Solidaires de la nature
Un autre tableau très actuel par son message a été peint vers 1503 par l’artiste vénitien. Lorsque mon père, presque octogénaire, m’a fait visiter pour la première fois le musée de l’Academia à Venise, il m’arrêta devant La Tempesta. En pleine nature champêtre, un homme regarde une mère assise allaitant son enfant. A propos de ce tableau aussi, des commentaires sans fin ont cherché à interpréter sa symbolique. Mon père, l’un des derniers impressionnistes russes, réagit en peintre. Regarde, me dit-il, c’est le premier paysage de la peinture européenne. Le sujet du tableau n’était plus un ou des hommes, mais la nature elle-même. Celle-ci n’était pas réduite au statut de décor, de fond mettant en valeur des humains. Le tableau nous rappelle quelle est notre place. Nous ne sommes pas, contrairement à l’affirmation prétentieuse de Descartes, les maîtres du monde. Nous ne sommes qu’une infime partie de celui-ci, tributaires de ressources épuisables, solidaires de fait des autres créatures vivantes. Le Covid-19 est venu brutalement nous le rappeler. Bien avant que deviennent patentes les catastrophes écologiques déclenchées par un court-termisme myope et égoïste, un contemporain de Giorgione, ami de Manuzio, écrivait que l’eau protégeait Venise comme une muraille ; et que quiconque lui porterait atteinte devrait être exécuté ! Combien d’(ir)responsables perdraient leurs vies si on appliquait aujourd’hui cet Edit d’Egnazio…

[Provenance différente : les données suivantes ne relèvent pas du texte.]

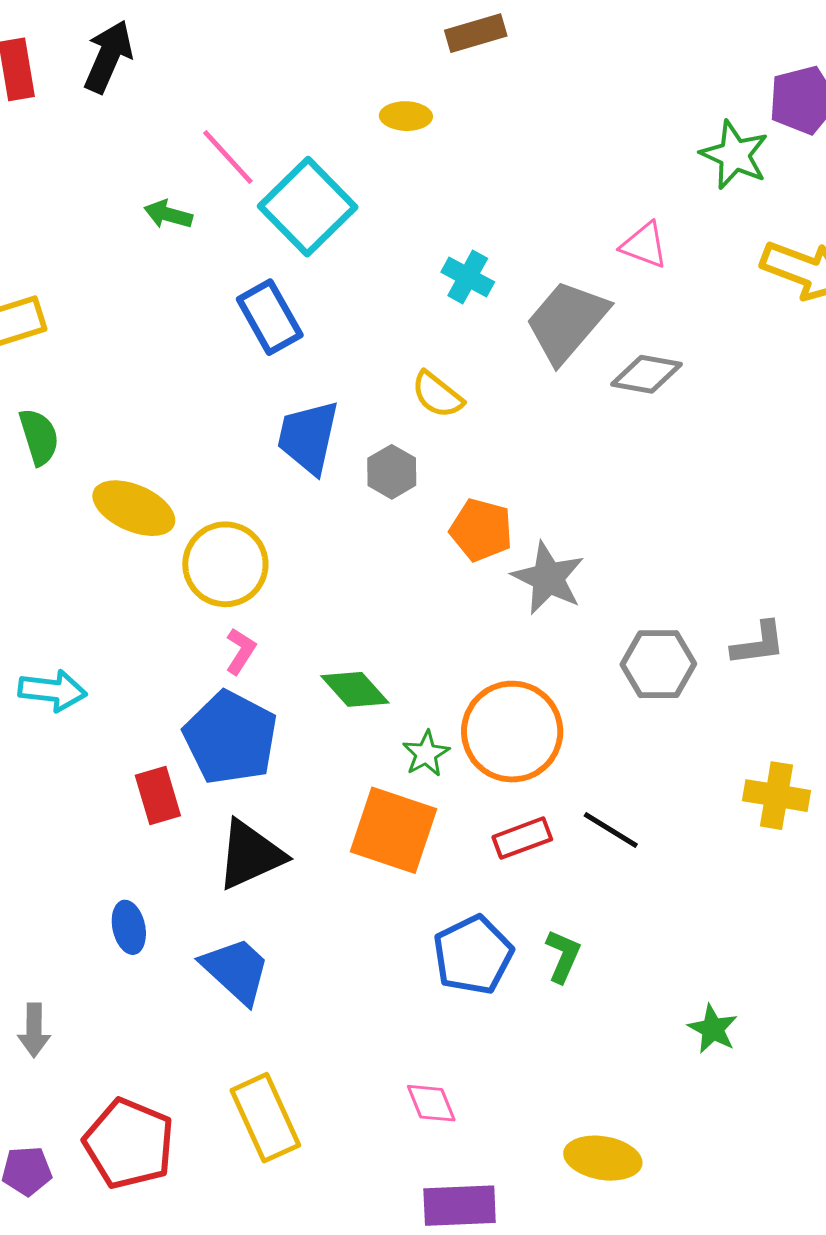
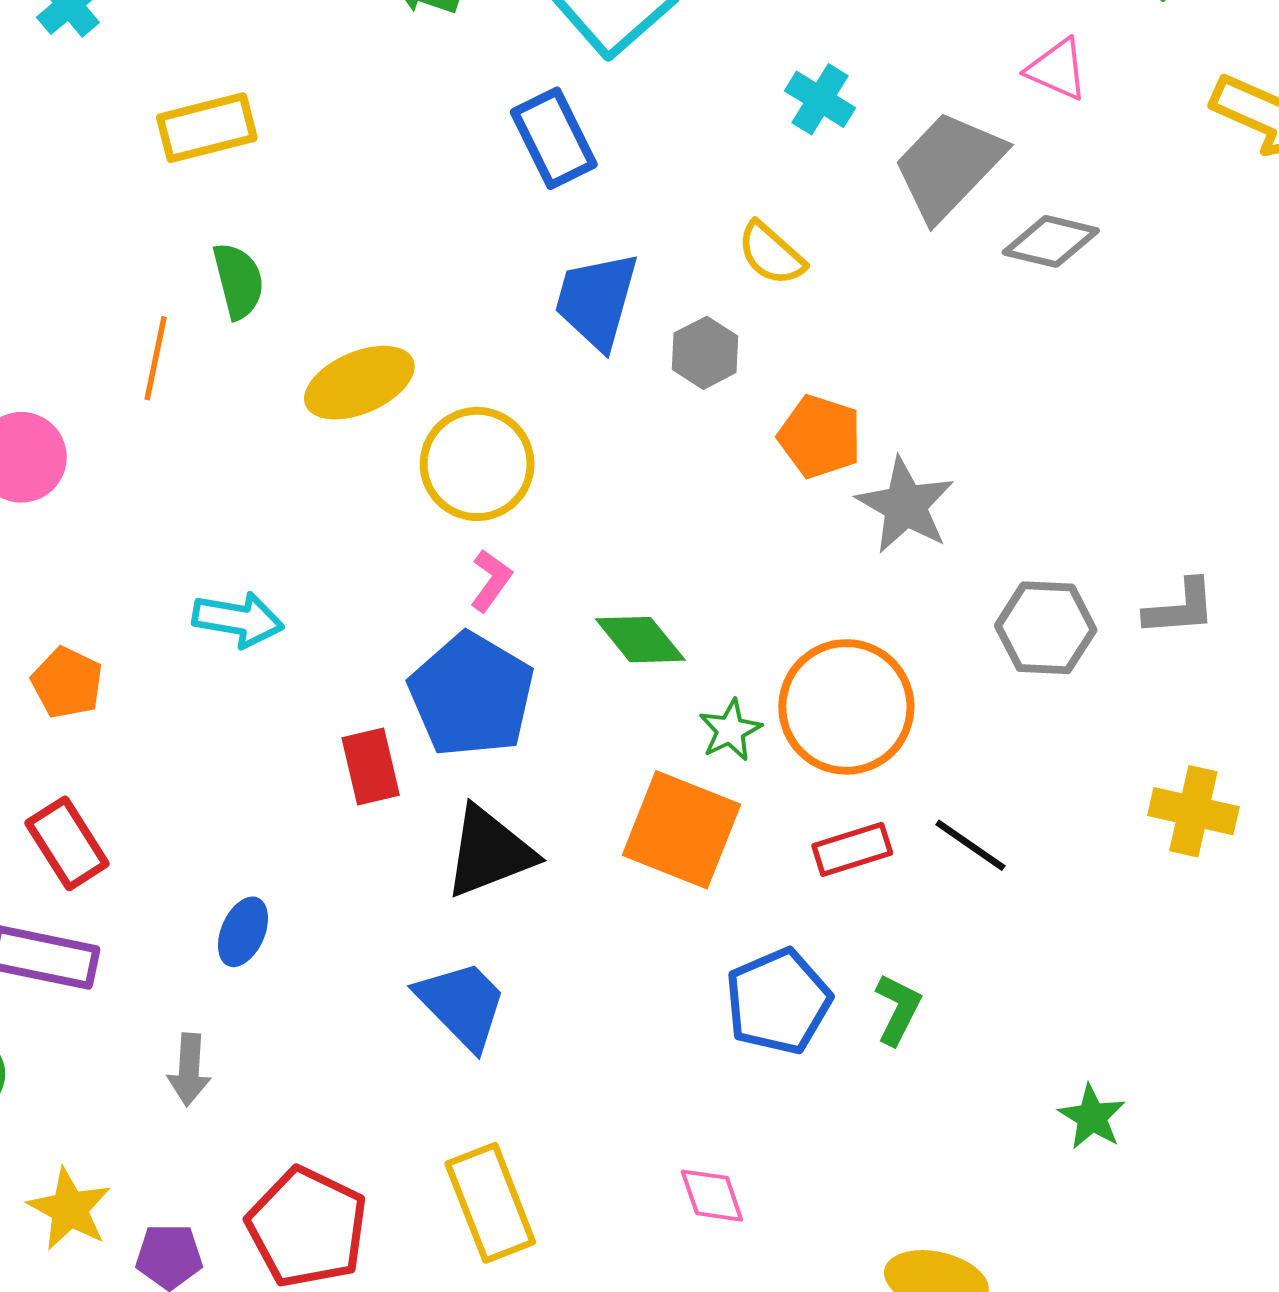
yellow ellipse: (134, 508) -> (359, 383), turned -50
blue ellipse: (129, 927) -> (243, 932), moved, turned 33

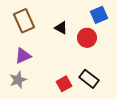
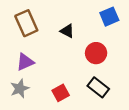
red circle: (87, 38) -> (96, 53), moved
red square: (64, 84) -> (61, 93), moved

En 1510, peu d’années après avoir peint ces deux tableaux, Giorgione fut emporté par la peste. Il n’avait que 32 ans. En quelques années, il avait révolutionné la peinture à Venise, l’avait fait entrer dans la Renaissance, persuadant de grands artistes, tel Giovanni Bellini, de se libérer du Moyen-âge. Il avait formé le Titien et bien d’autres qui allaient s’épanouir sur le chemin qu’il leur avait ouvert. Comme à propos d’un Masaccio, disparu à 27 ans, d’un Franz Schubert, parti à 31 ans, d’un Théodore Géricault mort à 32 ans, on peut se demander combien de chefs-d’œuvre nous aurait légués ce génie s’il avait vécu davantage.